On 01/07/2015 10:17 AM, Jan Beulich wrote:
On 07.01.15 at 15:55, <boris.ostrovsky@xxxxxxxxxx> wrote:
On 01/07/2015 04:21 AM, Jan Beulich wrote:
On 06.01.15 at 03:18, <boris.ostrovsky@xxxxxxxxxx> wrote:
+        for ( ; ti->first_dev < ti->num_devs; ti->first_dev++ )
+        {
+            xen_sysctl_pcitopo_t pcitopo;
+            struct pci_dev *pdev;
+
+            if ( copy_from_guest_offset(&pcitopo, ti->pcitopo,
+                                        ti->first_dev, 1) )
+            {
+                ret = -EFAULT;
+                break;
+            }
+
+            spin_lock(&pcidevs_lock);
+            pdev = pci_get_pdev(pcitopo.pcidev.seg, pcitopo.pcidev.bus,
+                                pcitopo.pcidev.devfn);
+            if ( !pdev || (pdev->node == NUMA_NO_NODE) )
+                pcitopo.node = INVALID_TOPOLOGY_ID;
+            else
+                pcitopo.node = pdev->node;
Are hypervisor-internal node numbers really meaningful to the caller?

This is the same information (pxm -> node mapping ) that we provide in
XEN_SYSCTL_topologyinfo (renamed in this series to
XEN_SYSCTL_cputopoinfo). Given that I expect the two topologies to be
used together I think the answer is yes.
Building your argumentation on potentially mis-designed existing
interfaces is bogus. The question is - what use is a Xen internal
node number to a caller of a particular hypercall (other than it
being purely informational, e.g. for printing human readable
output)?

Just as with knowing CPU/memory topology --- this will help with placing a guest if we know what "proximity domain" both the device and the CPUs/memory belong to.

Exposing PXM values to the caller would be as good as those internal node IDs. The only (I think) problem is that PXMs are not necessarily zero-based and may not be contiguous and so we need to have some sort of a common mapping for both CPUs and devices.
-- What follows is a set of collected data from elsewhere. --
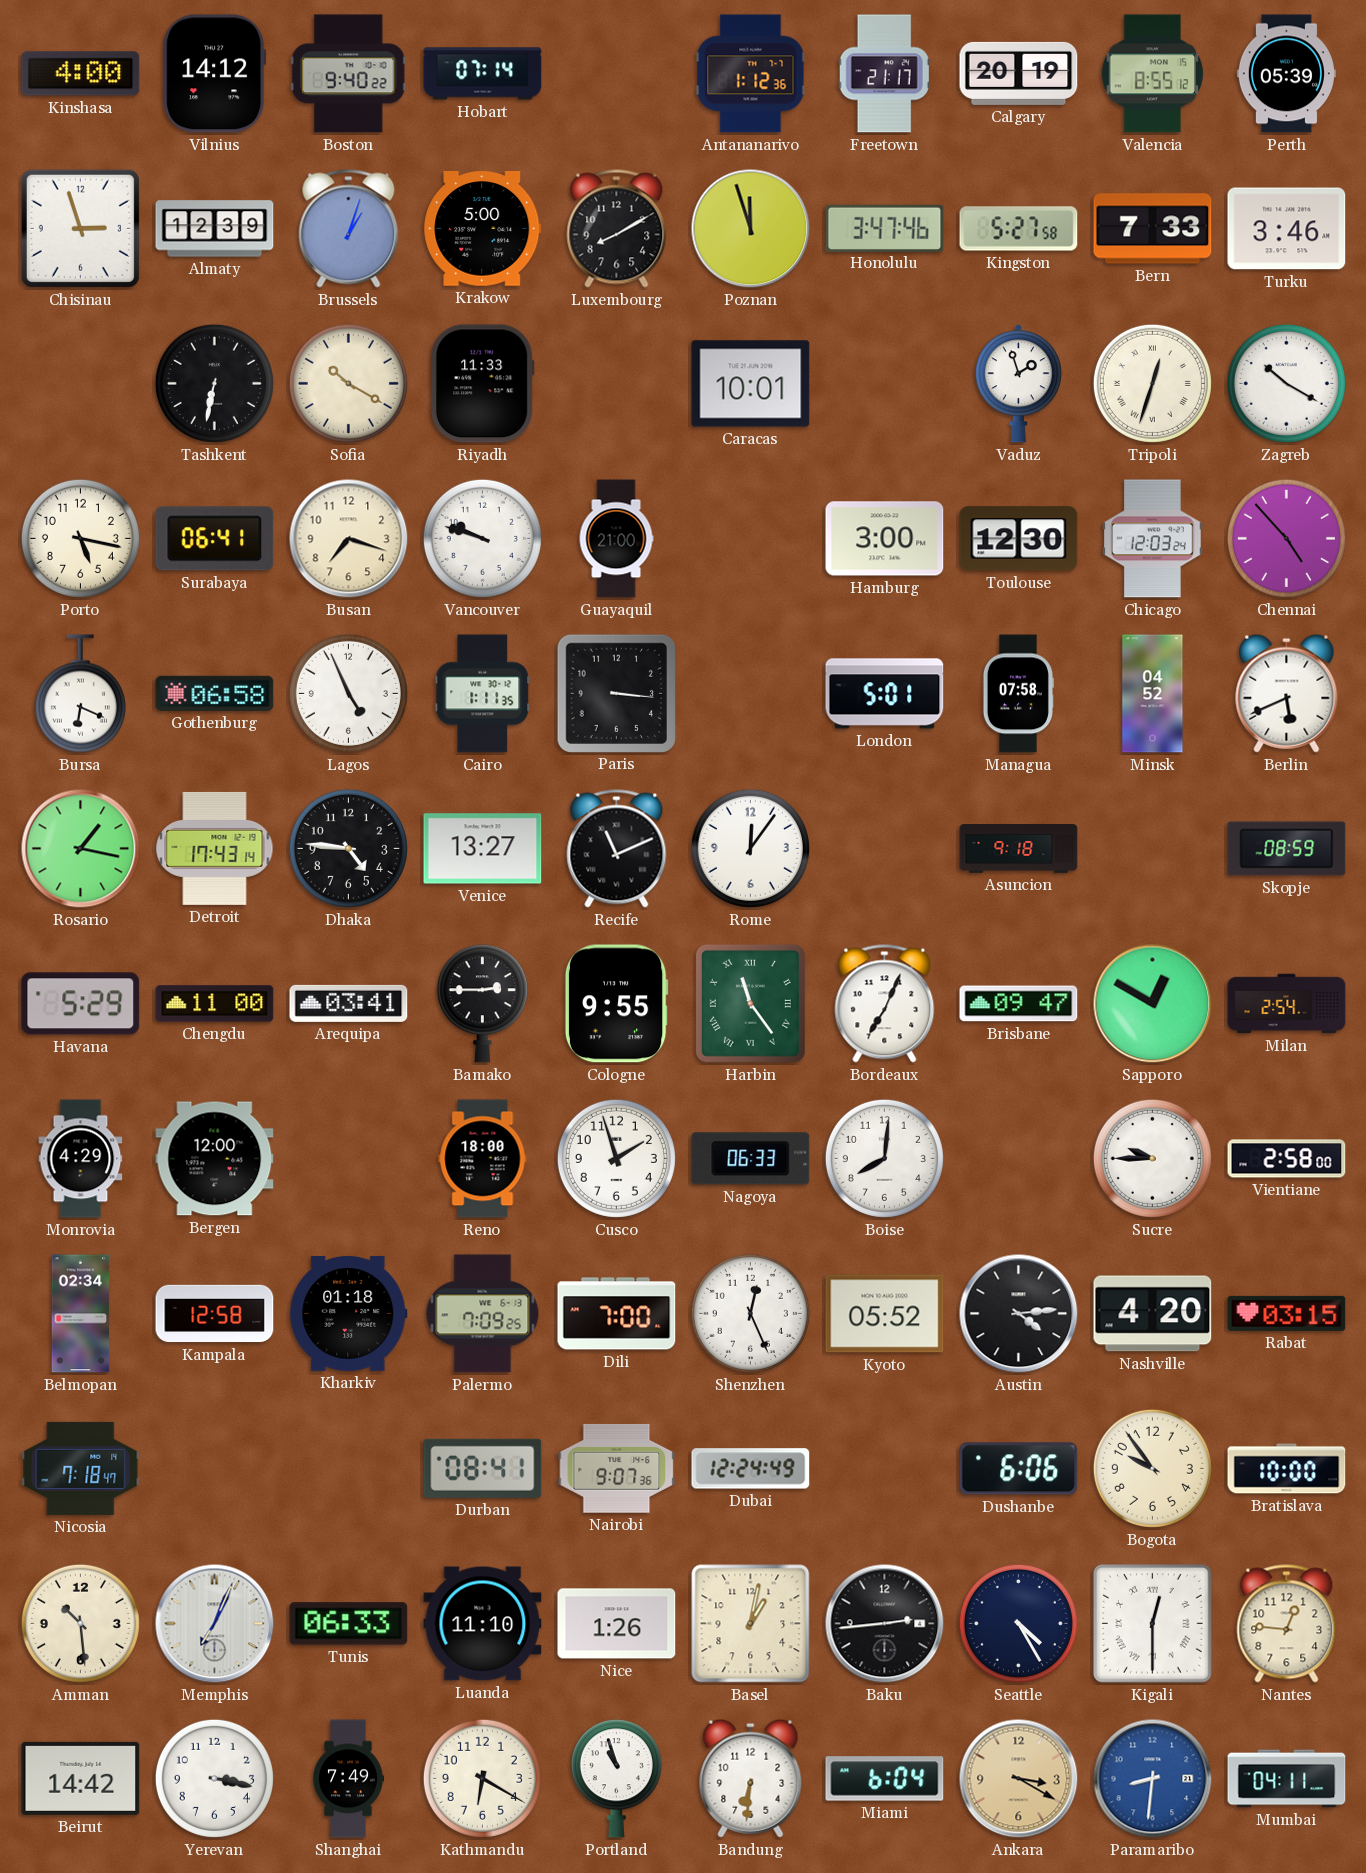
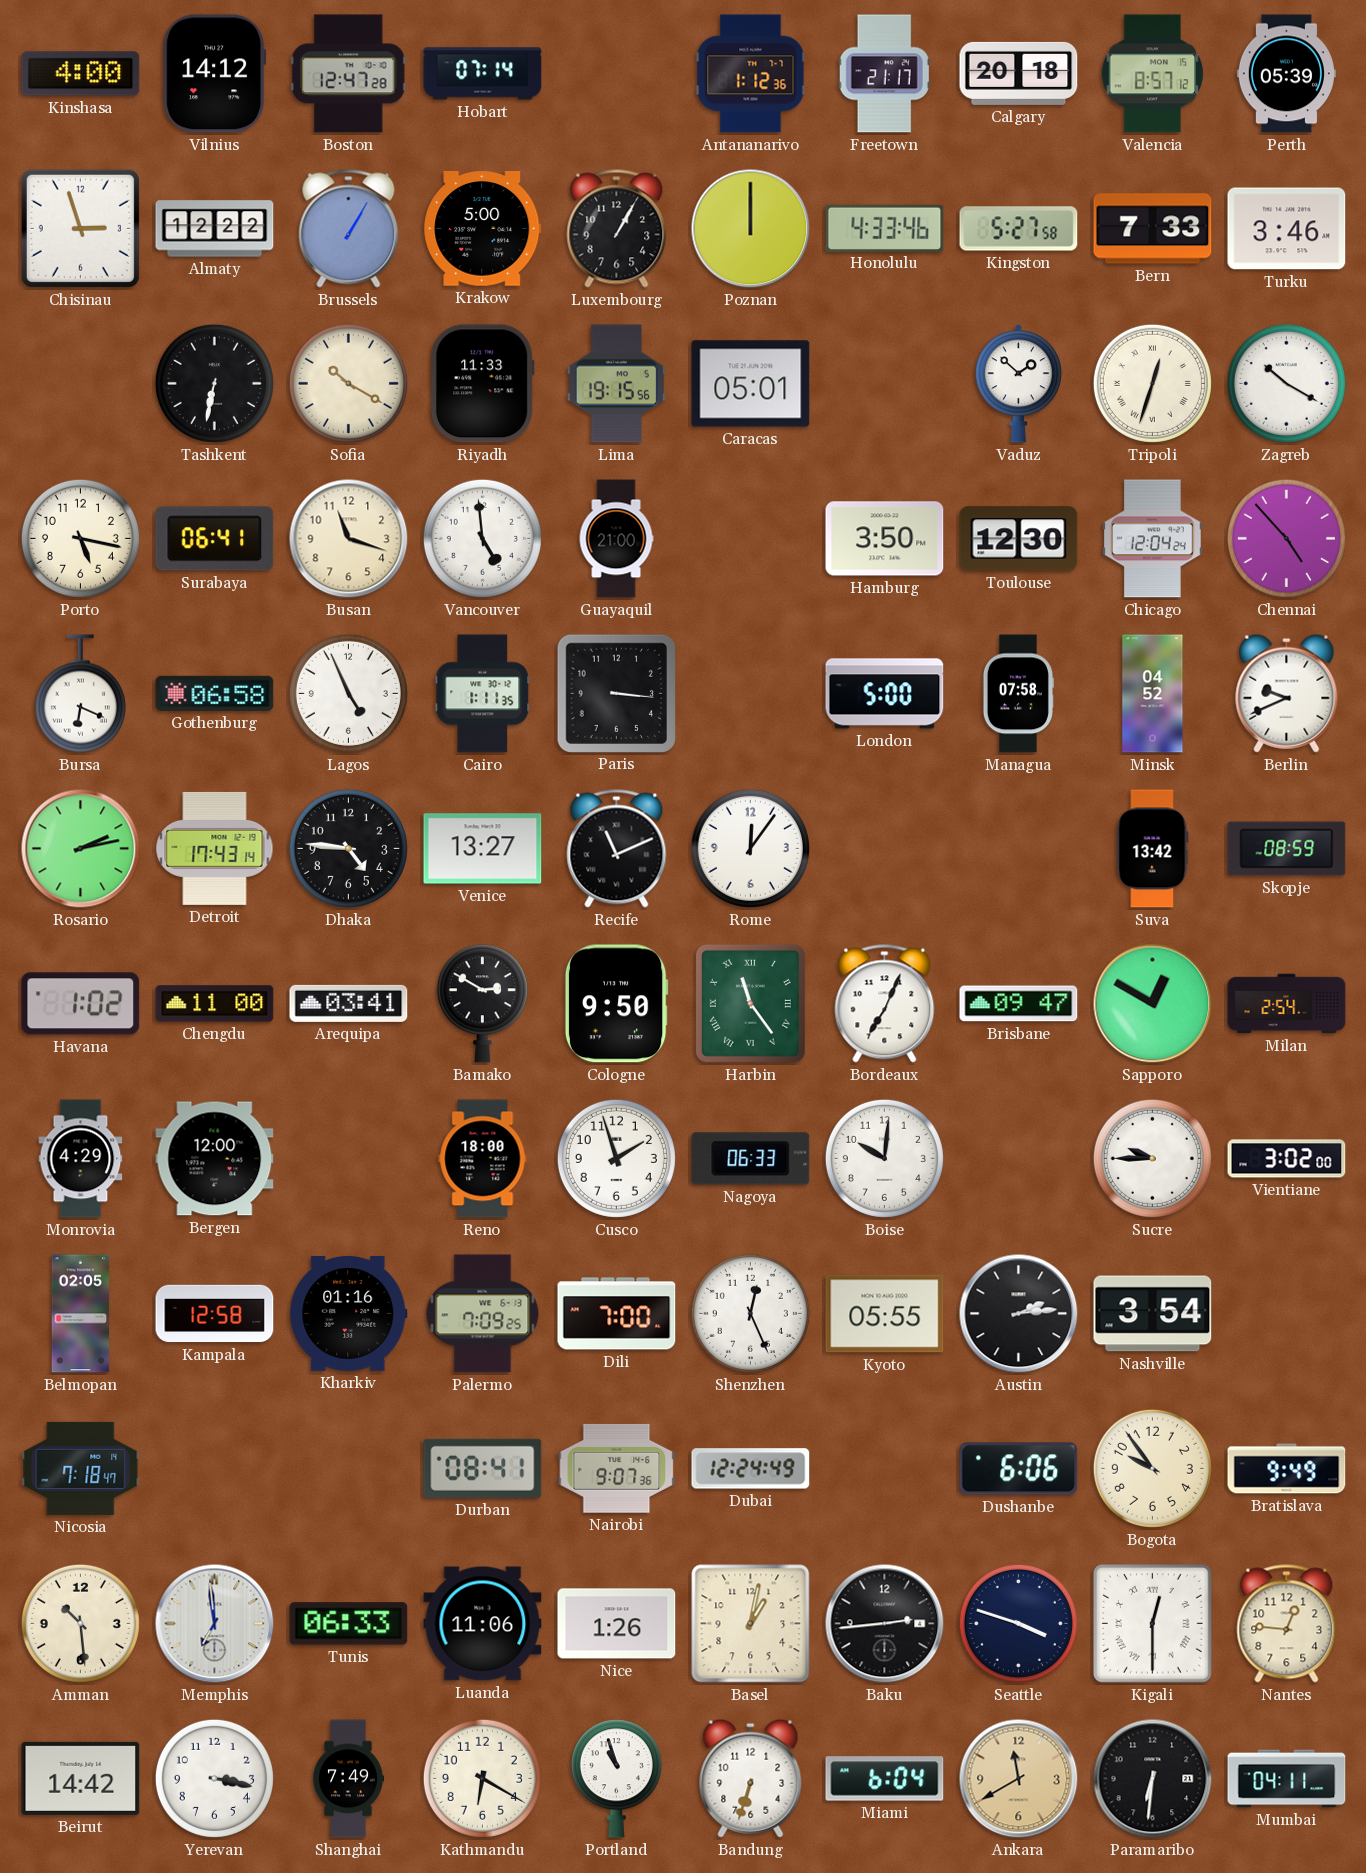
Boston: 9:40 -> 12:47
Calgary: 20:19 -> 20:18
Valencia: 8:55 -> 8:57
Almaty: 12:39 -> 12:22
Brussels: 1:03 -> 1:05
Luxembourg: 8:10 -> 1:05
Poznan: 11:57 -> 12:00
Honolulu: 3:47 -> 4:33
Lima: none -> 19:15
Caracas: 10:01 -> 05:01
Vaduz: 1:57 -> 1:52
Busan: 7:18 -> 11:18
Vancouver: 9:48 -> 4:59
Hamburg: 3:00 -> 3:50
Chicago: 12:03 -> 12:04
London: 5:01 -> 5:00
Berlin: 5:41 -> 9:41
Rosario: 1:17 -> 2:13
Asuncion: 9:18 -> none
Suva: none -> 13:42
Havana: 5:29 -> 1:02
Bamako: 2:45 -> 2:50
Cologne: 9:55 -> 9:50
Boise: 8:01 -> 10:01
Vientiane: 2:58 -> 3:02
Belmopan: 02:34 -> 02:05
Kharkiv: 01:18 -> 01:16
Kyoto: 05:52 -> 05:55
Austin: 4:14 -> 2:14
Nashville: 4:20 -> 3:54
Rabat: 03:15 -> none
Bratislava: 10:00 -> 9:49
Memphis: 7:04 -> 6:59
Luanda: 11:10 -> 11:06
Seattle: 4:25 -> 3:48
Bandung: 6:31 -> 6:33
Ankara: 3:20 -> 11:40
Paramaribo: 8:31 -> 6:31
Paramaribo dial: blue -> black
And hypervisor provides such mapping in persistent way.

And if we are going to keep this as a sysctl then we need to be consistent with what we do now for CPUs, which is pxm2node[]. Or change CPU topology sysctl as well, which I don't think is a good idea.


In particular if we were to introduce a new non-sysctl interface,
determining whether the hypervisor internal representation is really
the right one to expose here should be one of the most important
design aspects.

Yes.

I personally think that exposing e.g. the firmware
determined (and hence hopefully stable across reboots) PXM would
be more reasonable.

Again, the main argument that I see against using PXM values directly is the fact that it's not zero-based/non-contiguous.